• Task item:
A word-for-word copy of the entries is needed, and it should contain no images.

Start of Entries supplied

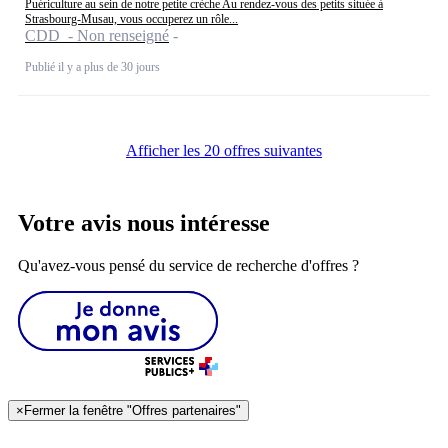
Puériculture au sein de notre petite crèche Au rendez-vous des petits située à
Strasbourg-Musau, vous occuperez un rôle...
CDD - Non renseigné
Publié il y a plus de 30 jours
Afficher les 20 offres suivantes
Votre avis nous intéresse
Qu'avez-vous pensé du service de recherche d'offres ?
×
Fermer la fenêtre "Offres partenaires"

End of Entries supplied

• Solution to this task:
Puériculture au sein de notre petite crèche Au rendez-vous des petits située à
Strasbourg-Musau, vous occuperez un rôle...
CDD - Non renseigné
Publié il y a plus de 30 jours
Afficher les 20 offres suivantes
Votre avis nous intéresse
Qu'avez-vous pensé du service de recherche d'offres ?
×
Fermer la fenêtre "Offres partenaires"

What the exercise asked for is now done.